Community-based organisations like the Social Justice Coalition 6 have shown: (i) just how effective communities can be at organising themselves through initiatives like the Campaign for Safe Communities, and (ii) just how limited local governments’ ability to address socio-economic rights like access to basic sanitation and refuse collection, not to mention the right to have access to adequate housing.
And so, amending the electoral system in the manner proposed by the DA still requires citizens to choose parties in order to vote for candidates. The issue of the proportional representation system giving too much influence to parties and too little to voters, is not addressed. At best it would give you no excuse not to know who your MP is and to contact him/her; this situation is not altogether different from the current system of constituency offices.
It has recently been suggested that it may be worth shifting public discussion to a more pointed focus on how we might change the political culture that has taken root in our country. Indeed this is crucial. Electoral reform should not be seen as a panacea for change. The lessons of governance and accountability at local government point us in the right direction, especially when we consider our readiness to care more deeply and become more active about issues such as inequality and corruption. Most important however, when discussing the issue of accountability, especially in the run up to the elections, is the role of money in politics. We must all commit ourselves to the same standards of transparency and accountability and introduce party funding reform urgently to stop special interests from diluting our democracy.
Gregory Solik is a political reform advocate working as head of research and strategy at Ndifuna Ukwazi. He is also the treasurer of MyVoteCounts and former research clerk to Justice Sisi Khampepe at the Constitutional Court.
1 In terms of section 5:
“(a) The voters registered in each constituency must elect three members to the National Assembly in the manner prescribed in this item.

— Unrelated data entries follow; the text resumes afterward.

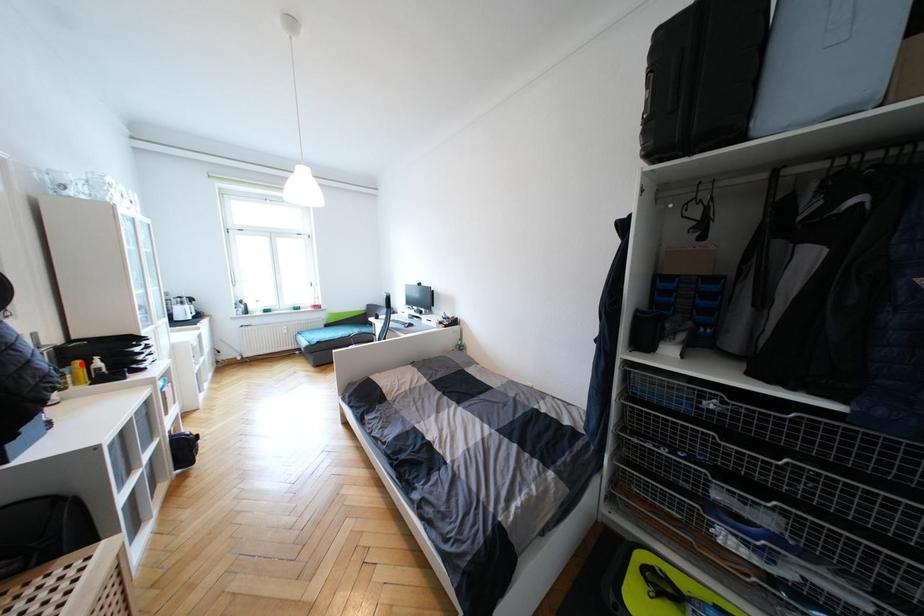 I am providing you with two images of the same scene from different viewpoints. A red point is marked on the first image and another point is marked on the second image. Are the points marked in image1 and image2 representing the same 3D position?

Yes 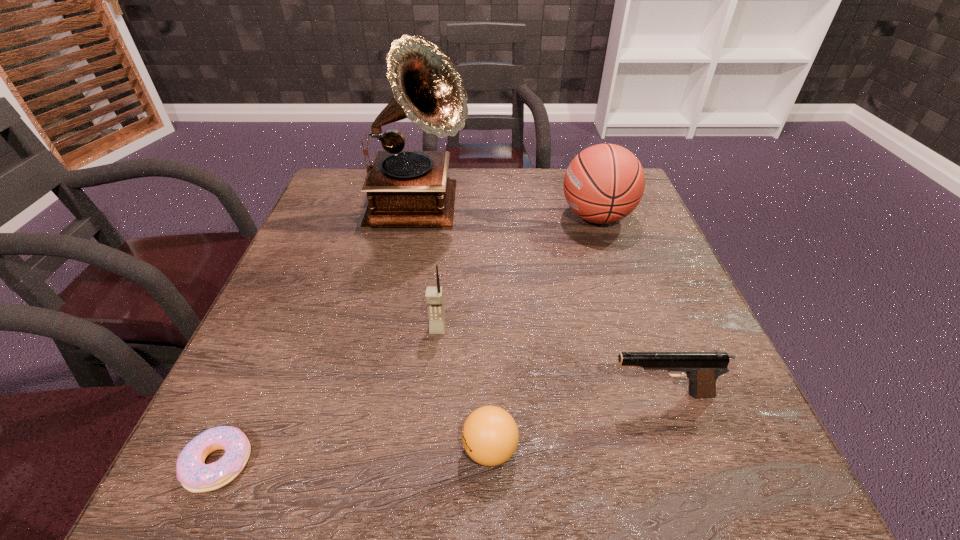 The height and width of the screenshot is (540, 960). I want to click on the tallest object, so click(x=404, y=188).

Identify the location of basketball. Image resolution: width=960 pixels, height=540 pixels. (604, 183).

Locate an element on the screen. The height and width of the screenshot is (540, 960). the fourth shortest object is located at coordinates (434, 294).

Where is `the third farthest object`? the third farthest object is located at coordinates (434, 294).

Where is `the third nearest object`? the third nearest object is located at coordinates (702, 368).

The width and height of the screenshot is (960, 540). I want to click on pistol, so click(702, 368).

At what (x,y) coordinates should I click in order to perform the action: click on ping-pong ball. Please return your answer as a coordinate pair (x, y). The width and height of the screenshot is (960, 540). Looking at the image, I should click on pos(490,435).

The height and width of the screenshot is (540, 960). I want to click on the leftmost object, so click(195, 476).

Where is `the shortest object`? the shortest object is located at coordinates (195, 476).

Where is `free space located on the horn of the tallest object`? This screenshot has width=960, height=540. free space located on the horn of the tallest object is located at coordinates (615, 210). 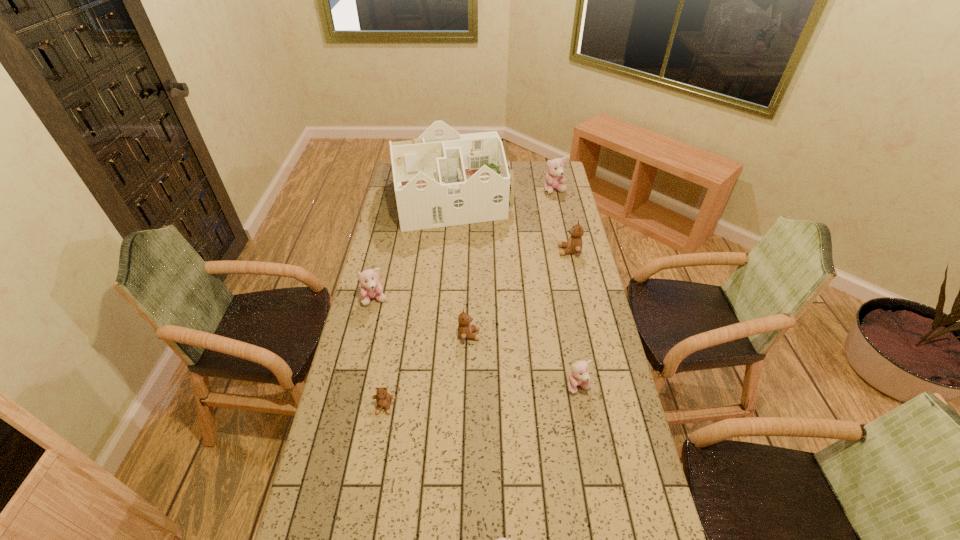 The width and height of the screenshot is (960, 540). I want to click on free space located on the front-facing side of the fourth nearest object, so click(x=546, y=335).

Locate an element on the screen. The width and height of the screenshot is (960, 540). vacant space positioned at the face of the third nearest teddy bear is located at coordinates (597, 489).

The width and height of the screenshot is (960, 540). Find the location of `vacant space situated 0.080m on the front-facing side of the leftmost brown teddy bear`. vacant space situated 0.080m on the front-facing side of the leftmost brown teddy bear is located at coordinates (379, 440).

The image size is (960, 540). I want to click on object at the far edge, so click(x=443, y=178).

I want to click on dollhouse situated at the left edge, so click(x=443, y=178).

Where is `object located at the far left corner`? object located at the far left corner is located at coordinates (443, 178).

Where is `vacant space at the right edge`? This screenshot has width=960, height=540. vacant space at the right edge is located at coordinates (540, 205).

Identify the location of vacant space at the far right corner of the desktop. The height and width of the screenshot is (540, 960). (544, 180).

Identify the location of free area in between the farthest brown teddy bear and the third nearest teddy bear. This screenshot has height=540, width=960. (574, 319).

This screenshot has width=960, height=540. In order to click on vacant area that lies between the leftmost pink teddy bear and the third biggest pink teddy bear in this screenshot , I will do [477, 343]. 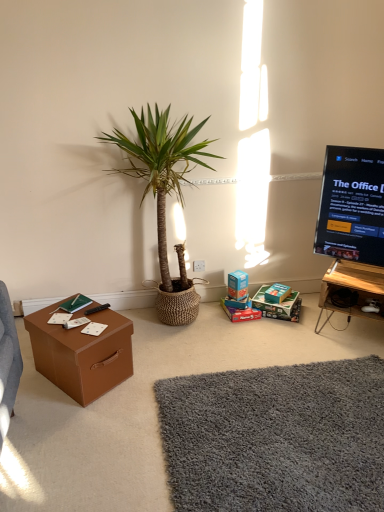 Question: Relative to black glossy screen at upper right, is white plastic power outlet at center in front or behind?

Choices:
 (A) front
 (B) behind

Answer: (B)

Question: Considering the positions of point (198, 270) and point (347, 168), is point (198, 270) closer or farther from the camera than point (347, 168)?

Choices:
 (A) closer
 (B) farther

Answer: (B)

Question: Considering the real-world distances, which object is farthest from the wooden entertainment center at right?

Choices:
 (A) black glossy screen at upper right
 (B) shaggy gray rug at lower center, placed as the 2th plain when sorted from front to back
 (C) green woven pot at center
 (D) black plastic remote control at lower left
 (E) teal cardboard box at center, marked as the 2th storage box in a right-to-left arrangement

Answer: (D)

Question: Estimate the real-world distances between objects in this image. Which object is farther from the wooden entertainment center at right?

Choices:
 (A) green woven pot at center
 (B) matte brown cardboard box at center
 (C) matte brown storage box at lower right, marked as the 1th storage box in a right-to-left arrangement
 (D) white plastic power outlet at center
 (E) black plastic remote control at lower left

Answer: (E) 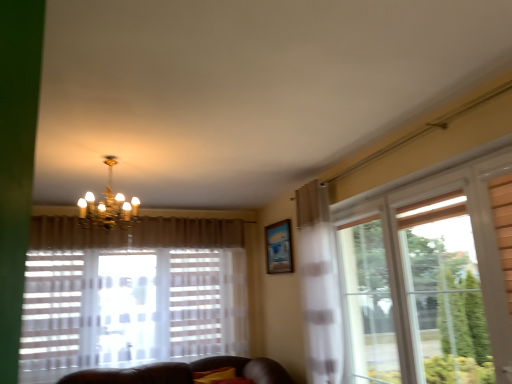 The height and width of the screenshot is (384, 512). Describe the element at coordinates (431, 276) in the screenshot. I see `translucent wood window at right` at that location.

This screenshot has height=384, width=512. I want to click on translucent wood window at right, so click(431, 276).

At what (x,y) coordinates should I click in order to perform the action: click on translucent wood window at right. Please return your answer as a coordinate pair (x, y). Looking at the image, I should click on (431, 276). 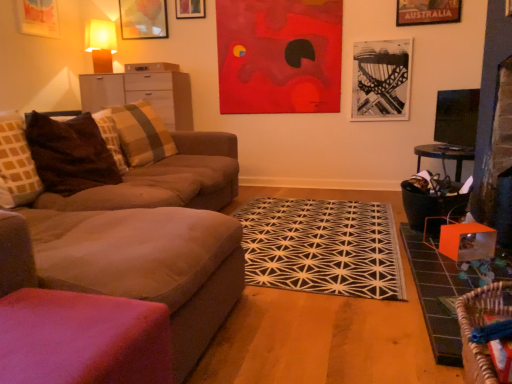 Locate an element on the screen. This screenshot has height=384, width=512. woven wood swivel chair at lower right is located at coordinates (480, 325).

The height and width of the screenshot is (384, 512). What do you see at coordinates (39, 17) in the screenshot?
I see `matte paper picture frame at upper left, which ranks as the fourth picture frame in right-to-left order` at bounding box center [39, 17].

(b) Each registered political party may submit a list of up to five candidates for election to one or more constituencies, and this list must denote the fixed order of preference of the names as the party may determine for the election of candidates in that constituency or those constituencies. “
3 See the Report by the Money and Politics Project at the Open Society Foundation available at http://osf.org.za/programmes/money-and-politics-project/
4 See above.
5 See above.
6 There are other well organised community-based organisations that have done and continue to carry out this tradition, such as the Treatment Action Campaign and Equal Education.